Federalist Papers Summary 81

Alexander Hamilton

 

Federalist Papers Summary No. 81

 
 

Federalist Papers Author Alexander Hamilton
Alexander Hamilton

Federalist Papers Summary Number 81

The Federalist Papers Summary No 81: Hamilton
May 28, 1788

This paper returns to the objection that the Supreme Court might become activist and there being no remedy for such actions, and after that discusses the partitioning of the judiciary authority between the different courts.  The clause being investigated is “The judicial power of the United States is to be vested in one supreme court and in such inferior courts as the congress may from time to time ordain and establish”.  He claims the only objection is whether this court should be a distinct body or a branch of the legislature.  He then summarizes the objection and gives the rebuttal which, because of its importance today, a significant portion of the arguments is included. 

According to Hamilton the objection goes like this:  Since the authority of the court will be superior to the legislature, the power of construing the laws according to the spirit of the constitution will enable that court to mold them into whatever shape it may think proper; especially as its decisions will not be in any manner subject to the revision or correction of the legislative body.   This is unprecedented and dangerous.  In Britain and in several states the legislature can rectify by law the exceptionable decisions of their courts but the errors and usurpations of the supreme court will be uncontrollable and without remedy.  

Hamilton's rebuttal goes like this:  There is nothing in the Constitution that directly gives the courts the power to construe the laws according to the spirit of the constitution or gives them any greater latitude than that of any state court.  But maybe the objectors want a body of magistrates to be part of the legislature as they are in Britain but this goes against the separation of powers that is required by these same objectors.  Even if the judging body was only a part of the legislature and thus somewhat separated it would still be a concern if the spirit that contributed to making the laws was part of the spirit that interpreted them.  Further, decisions from magistrates with great knowledge and with life terms should not be subject to those of a legislative body composed of members with very limited terms and knowledge of the laws.  Also, the plan in the Constitution should be commended for it is the same as that of nine of the thirteen states, and it is not true that the British or the several state legislatures can rectify exceptionable decision of their courts.  There is nothing in their constitutions that authorizes or forbids a  revision of a judicial sentence by a legislative act and the legislatures of their states and the United States cannot without exceeding its province reverse a determination once made in a particular case though it may prescribe a new rule for future cases.  The last point is that there is no danger that the courts will encroach upon legislative power because of the restraints contained in the proposed plan.

We know today that the objectors were correct, that the courts would construe the laws according to what they considered the spirit of the Constitution and there would be no remedy for such actions.  Roe vs Wade is the prime example where the courts found a privacy provision somewhere in the spirit of the Constitution and now any law passed by any legislature that does not recognize this right to abortion contained somewhere in the Constitution will be ruled unconstitutional by the supreme court thus there is no remedy for this unconstitutional decision.  

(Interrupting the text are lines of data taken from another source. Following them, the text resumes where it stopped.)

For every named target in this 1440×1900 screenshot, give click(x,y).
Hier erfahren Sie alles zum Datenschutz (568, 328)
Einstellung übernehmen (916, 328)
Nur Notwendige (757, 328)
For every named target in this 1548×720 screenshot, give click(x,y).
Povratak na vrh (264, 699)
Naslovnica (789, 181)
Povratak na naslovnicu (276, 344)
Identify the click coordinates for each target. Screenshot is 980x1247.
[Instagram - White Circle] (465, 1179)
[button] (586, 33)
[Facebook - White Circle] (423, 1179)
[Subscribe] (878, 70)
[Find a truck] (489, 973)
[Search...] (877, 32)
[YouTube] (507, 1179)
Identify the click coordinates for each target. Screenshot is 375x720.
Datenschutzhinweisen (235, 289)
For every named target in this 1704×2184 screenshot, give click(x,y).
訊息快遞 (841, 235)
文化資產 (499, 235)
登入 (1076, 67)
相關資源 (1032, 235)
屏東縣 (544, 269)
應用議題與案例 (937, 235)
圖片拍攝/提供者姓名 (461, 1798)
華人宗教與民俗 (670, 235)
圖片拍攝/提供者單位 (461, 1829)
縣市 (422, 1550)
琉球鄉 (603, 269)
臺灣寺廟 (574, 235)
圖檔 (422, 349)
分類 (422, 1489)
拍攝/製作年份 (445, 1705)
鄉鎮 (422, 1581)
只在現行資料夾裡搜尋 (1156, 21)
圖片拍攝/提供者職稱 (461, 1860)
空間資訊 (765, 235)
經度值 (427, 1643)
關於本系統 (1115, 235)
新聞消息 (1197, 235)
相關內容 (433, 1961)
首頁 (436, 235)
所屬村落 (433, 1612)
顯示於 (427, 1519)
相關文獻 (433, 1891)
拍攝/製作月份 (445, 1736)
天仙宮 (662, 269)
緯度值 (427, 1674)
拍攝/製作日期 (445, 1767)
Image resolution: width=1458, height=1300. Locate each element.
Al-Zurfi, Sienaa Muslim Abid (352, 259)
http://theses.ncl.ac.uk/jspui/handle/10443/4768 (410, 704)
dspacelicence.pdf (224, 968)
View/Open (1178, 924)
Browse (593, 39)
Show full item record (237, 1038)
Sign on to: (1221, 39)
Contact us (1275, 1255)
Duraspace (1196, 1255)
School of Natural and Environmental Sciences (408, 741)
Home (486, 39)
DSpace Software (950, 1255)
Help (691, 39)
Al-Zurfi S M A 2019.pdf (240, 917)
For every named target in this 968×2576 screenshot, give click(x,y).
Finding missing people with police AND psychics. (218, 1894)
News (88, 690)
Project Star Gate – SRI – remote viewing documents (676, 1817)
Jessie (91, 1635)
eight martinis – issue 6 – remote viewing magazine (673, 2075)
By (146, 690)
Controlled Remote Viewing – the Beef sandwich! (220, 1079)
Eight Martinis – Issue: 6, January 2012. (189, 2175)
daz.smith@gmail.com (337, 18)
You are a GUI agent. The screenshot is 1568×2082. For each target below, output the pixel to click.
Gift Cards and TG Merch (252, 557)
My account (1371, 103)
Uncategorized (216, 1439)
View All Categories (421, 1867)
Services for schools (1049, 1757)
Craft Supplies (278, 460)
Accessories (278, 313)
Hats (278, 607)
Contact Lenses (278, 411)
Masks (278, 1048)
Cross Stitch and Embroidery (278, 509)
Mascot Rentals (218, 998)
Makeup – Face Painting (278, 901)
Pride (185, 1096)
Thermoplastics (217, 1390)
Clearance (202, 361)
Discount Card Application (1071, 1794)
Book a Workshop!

Having disposed of the objections to an independent supreme court he considers the propriety of constituting inferior courts and their relations between them and the supreme court.  This power allows the Federal Government to create district courts for the purpose of reducing the burden on the supreme court.  The supreme court has original jurisdiction only in cases affecting ambassadors, other public ministers and consuls, and those in which a state shall be a party.  In all other cases where the federal courts have jurisdiction the supreme court will have appellate jurisdiction and the inferior courts original jurisdiction.  A long discussion ensues concerning whether this appellate jurisdiction applies to fact as well as to law that is if facts are determined by a jury at a lower level can these facts be re-examined by the supreme court.  The discussion concludes that the appellate jurisdiction does include that of fact.  Those interested in the detailed legal arguments behind this result are referred to the original paper. 

I will repeat one legal discussion concerning sovereignty.  He states it is inherent in the nature of a state's sovereignty not to be subject to the suit of an individual without its consent.  Every state has this immunity and there is nothing in the plan if adopted would divest them of paying their own debts in their own way free from every constraint.  Here is the interesting statement; “The contracts between a nation and individuals are only binding on the conscience of the sovereign and have no pretensions to a compulsive force”. This interests me because not only is he conceding that the states are sovereign but he gives them the status of a nation.  This is further confirmation to me that states were not giving up their sovereignty to adopt the Constitution and that they were considered by themselves and others as free and independent nations as also indicated in the Declaration of Independence.